José Pereira da Graça Aranha nasceu, em São Luís do Maranhão, a 21 de junho de 1868. Foi nomeado, em 1890, Juiz Municipal em Cachoeiro de Santa Leopoldina, no Espírito Santo, onde recolheu material para a sua obra de maior interesse, que publicaria doze anos depois, Canaã. De acordo com a Bíblia, Canaã era a terra prometida por Deus a Abraão e descendentes. Por extensão, Canaã, na obra literária, poderia ser considerado um lugar paradisíaco na terra.

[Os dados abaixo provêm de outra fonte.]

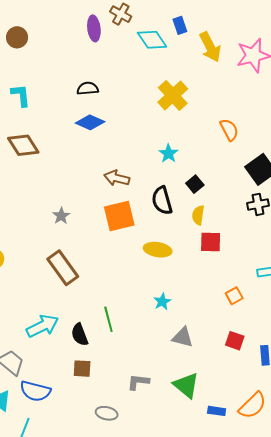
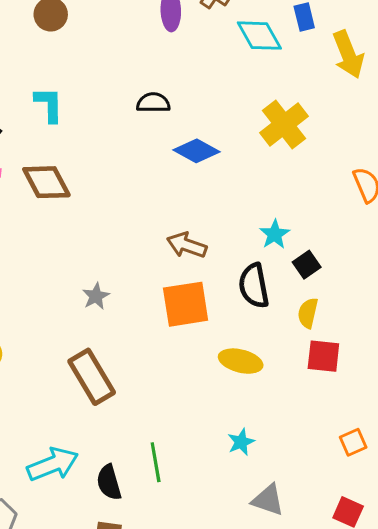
blue diamond: (90, 122) -> (197, 151), moved
cyan star: (168, 153) -> (275, 234), moved

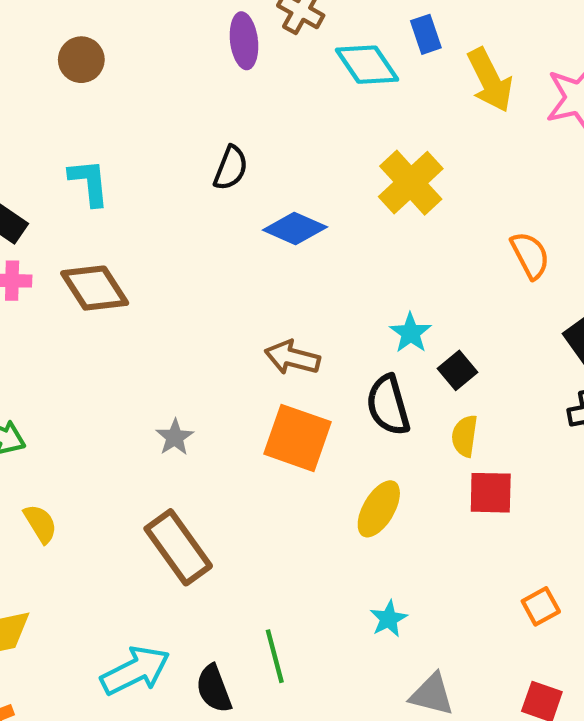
black semicircle: (153, 103) -> (231, 168), turned 116
orange square: (186, 304) -> (297, 438), turned 33
yellow ellipse: (241, 361) -> (379, 509), turned -69

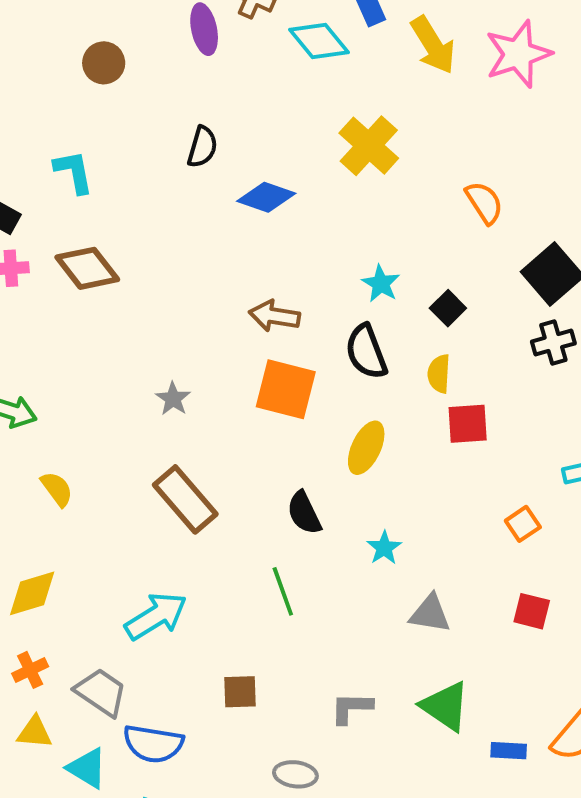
brown circle: (81, 60) -> (104, 63), moved
black square: (457, 370) -> (448, 308), moved
black semicircle: (214, 689) -> (304, 513), moved

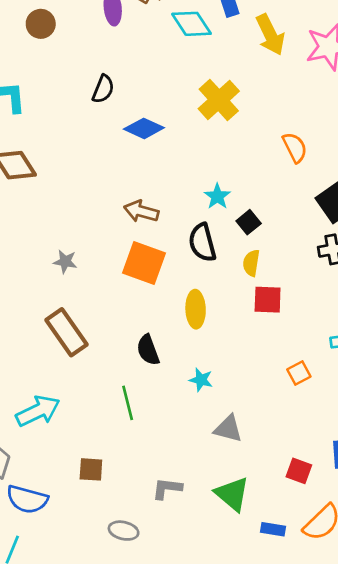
black square: (448, 308) -> (249, 222), moved
gray star: (173, 399) -> (65, 262), turned -30
yellow ellipse: (366, 448) -> (196, 309), turned -33
cyan star: (384, 548) -> (201, 380), turned -30
red square: (532, 611) -> (299, 471), moved

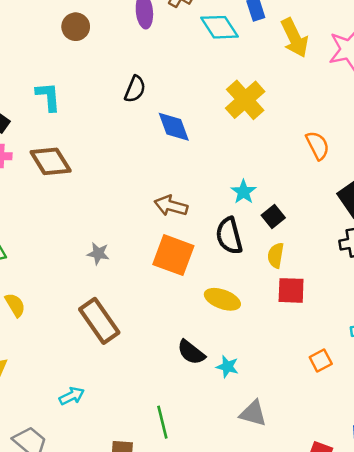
blue diamond: (144, 128) -> (174, 127), turned 45
yellow ellipse: (196, 309) -> (222, 299), turned -68
black semicircle: (148, 350) -> (191, 352), moved, turned -32
green line: (128, 403) -> (162, 422), moved
cyan arrow: (38, 411) -> (72, 396), size x0.6

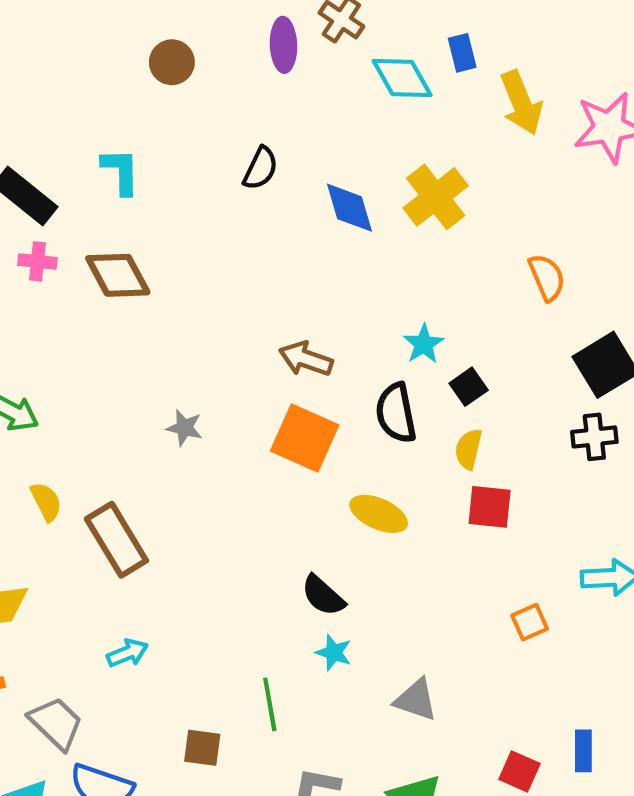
blue diamond: (174, 127) -> (349, 208), moved
brown rectangle: (99, 321) -> (116, 540), moved
cyan star: (227, 367) -> (334, 653), moved

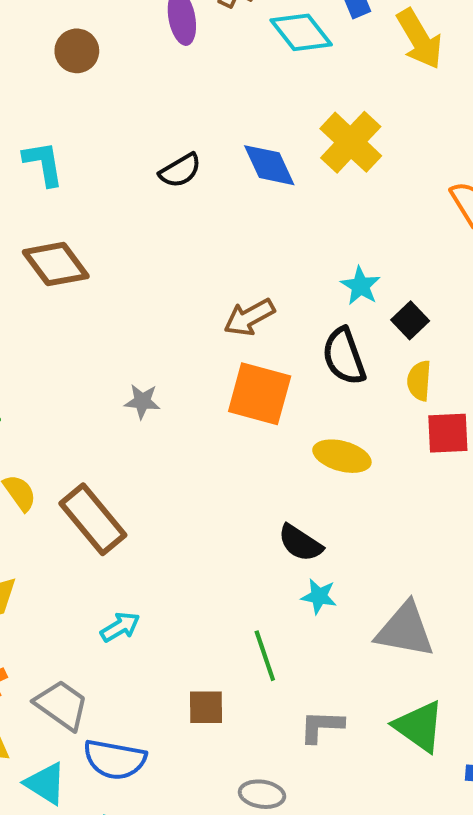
black semicircle: (261, 168) -> (180, 170), moved, turned 42
brown arrow: (306, 359) -> (249, 317), turned -39
gray triangle: (416, 700) -> (405, 630), size x1.4

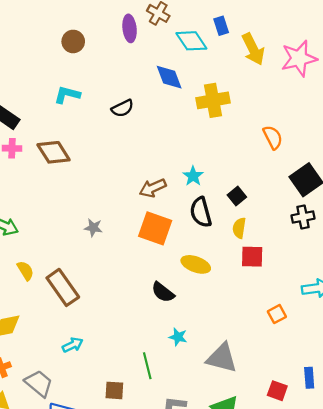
yellow cross: (351, 142) -> (213, 100), turned 32
cyan L-shape: (43, 163) -> (67, 95), moved, turned -70
blue diamond: (269, 165) -> (169, 77), moved
cyan star: (361, 286) -> (193, 176), moved
black semicircle: (300, 543) -> (163, 292), moved

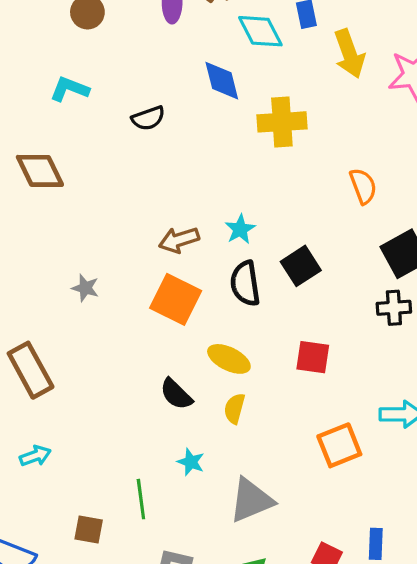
black square: (237, 196) -> (301, 266), size x1.4
yellow semicircle: (239, 228) -> (235, 408), moved
orange square: (277, 314) -> (339, 445), size x1.6
gray triangle: (222, 358) -> (251, 500), turned -44

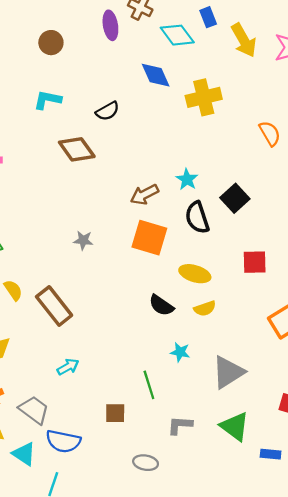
brown diamond: (40, 171) -> (77, 149), moved
yellow semicircle: (235, 408) -> (205, 308), turned -115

Nesse romance ideológico, Graça Aranha expõe uma crítica à fase em que o poder político e o social brasileiros sofrem influências de ricos cafeicultores no Sudeste do Brasil e do fluxo de imigrantes alemães, que, então, substituíam a mão de obra escrava dos recém-libertados, marginalizados e injustiçados, em regiões do Espírito Santo.
Leia o excerto para responder a questão.
O estrangeiro apertou a mão calosa e áspera do velho, que abriu os lábios numa rude expressão de riso, mostrando as gengivas roxas e desdentadas. A cafuza não se mexeu; apenas, mudando vagarosamente o olhar, descansou-o, cheio de preguiça e desalento, no rosto do viajante. A criança acolheu-se a ela, boquiaberta, com a baba a escorrer dos beiços túmidos.
[...]
— Mora aqui há muito tempo? perguntou Milkau.

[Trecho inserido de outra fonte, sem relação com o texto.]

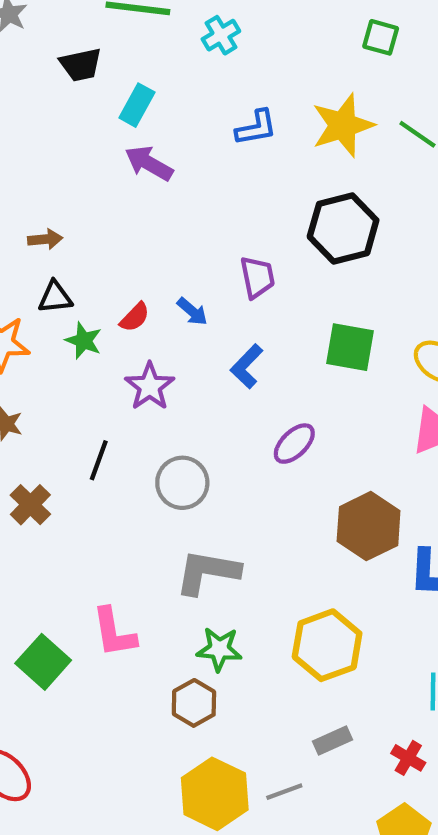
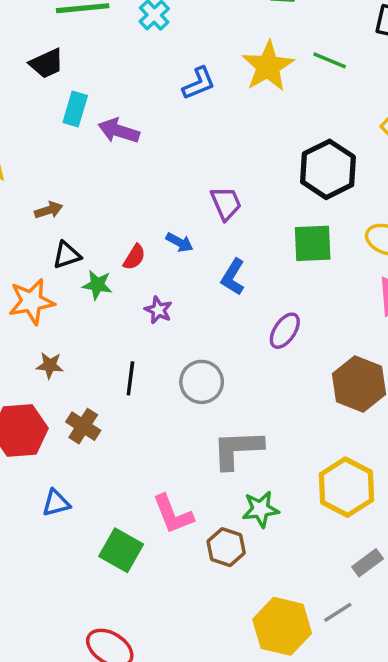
cyan rectangle: (137, 105) -> (75, 109), moved
black hexagon: (343, 228) -> (328, 169), moved
purple star: (150, 386) -> (158, 310), size x0.7
brown hexagon: (194, 703) -> (226, 547), moved

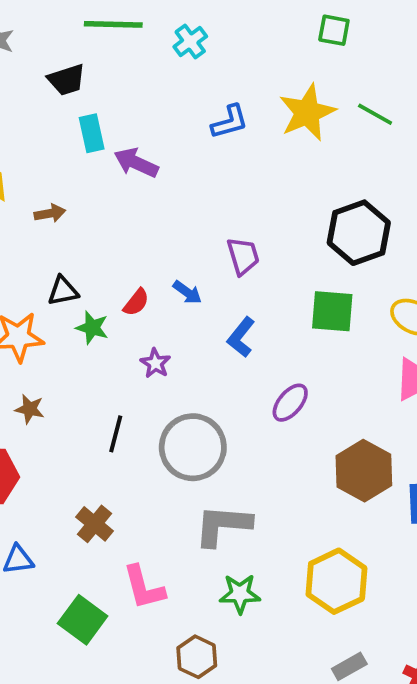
cyan rectangle: (75, 109) -> (92, 133), turned -36
brown arrow: (49, 210) -> (50, 213), moved
gray circle: (202, 382) -> (193, 447), size x1.4
brown cross: (83, 426) -> (95, 524), moved
brown hexagon: (226, 547) -> (197, 657), moved

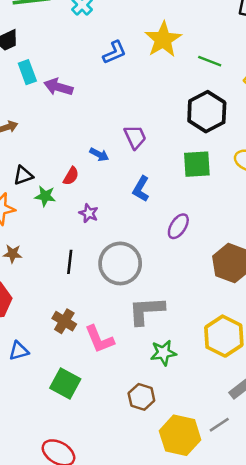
green line: (375, 114) -> (210, 61), moved
blue arrow: (187, 292) -> (99, 155), moved
pink L-shape: (144, 587) -> (99, 339), moved

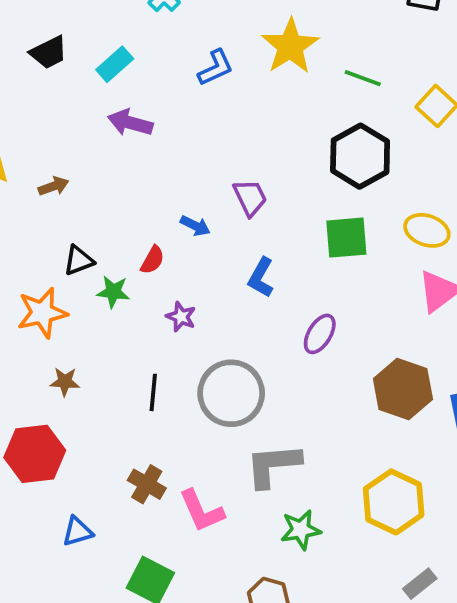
cyan rectangle: (27, 72) -> (115, 64), moved, turned 70

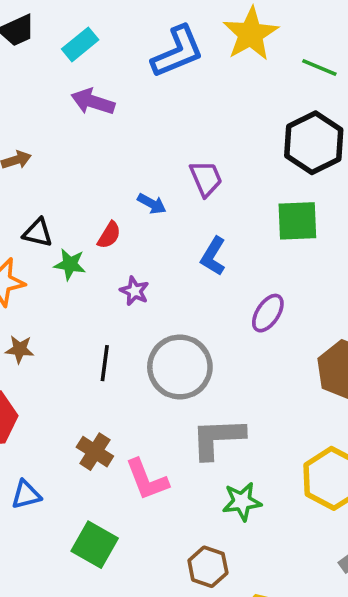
blue L-shape: (216, 68) -> (177, 52), size x1.5
black triangle: (79, 260) -> (38, 233), turned 32

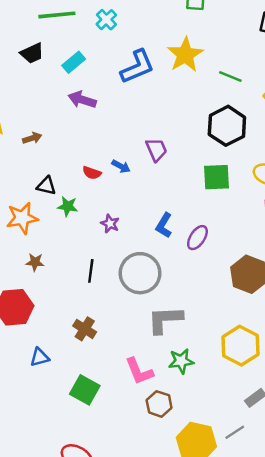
red semicircle: (109, 235) -> (92, 173), moved, turned 78
blue L-shape: (213, 256) -> (164, 225), moved
pink L-shape: (147, 480) -> (139, 371), moved

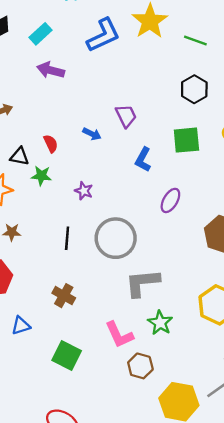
black hexagon: (227, 126) -> (194, 89), size x0.7
red semicircle: (92, 173) -> (51, 144), moved, turned -132
blue L-shape: (164, 225) -> (143, 160), moved
green star: (181, 361) -> (160, 323), turned -30

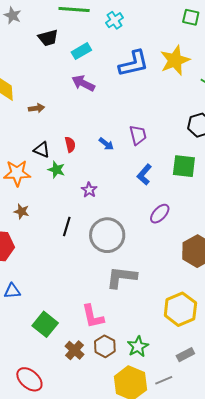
brown cross: (64, 296) -> (74, 350), moved
green star: (160, 323) -> (138, 346), moved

— Fui nascido e criado nessas bandas, sinhô moço... Ali perto do Mangaraí.
— E, tateando o espaço, estendia a mão para o outro lado do rio. — Não vê um casarão lá no fundo? Foi ali que me fiz homem, na fazenda do Capitão Matos, defunto meu sinhô, que Deus haja! O estrangeiro, acompanhando o gesto, apenas divisava ao longe um amontoado de ruínas que interrompia a verdura da mata.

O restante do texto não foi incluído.